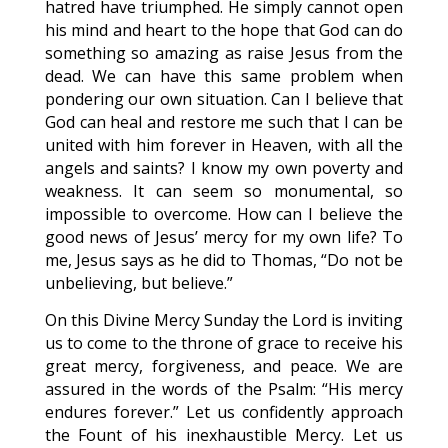
hatred have triumphed. He simply cannot open
his mind and heart to the hope that God can do
something so amazing as raise Jesus from the
dead. We can have this same problem when
pondering our own situation. Can I believe that
God can heal and restore me such that I can be
united with him forever in Heaven, with all the
angels and saints? I know my own poverty and
weakness. It can seem so monumental, so
impossible to overcome. How can I believe the
good news of Jesus’ mercy for my own life? To
me, Jesus says as he did to Thomas, “Do not be
unbelieving, but believe.”
On this Divine Mercy Sunday the Lord is inviting
us to come to the throne of grace to receive his
great mercy, forgiveness, and peace. We are
assured in the words of the Psalm: “His mercy
endures forever.” Let us confidently approach
the Fount of his inexhaustible Mercy. Let us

------------------------------------------------

— DESCRIPTION OF THE TASK —
Wherever a line of the records above contains the string "Jesus", copy that line out.

— EXPECTED ANSWER —
something so amazing as raise Jesus from the
good news of Jesus’ mercy for my own life? To
me, Jesus says as he did to Thomas, “Do not be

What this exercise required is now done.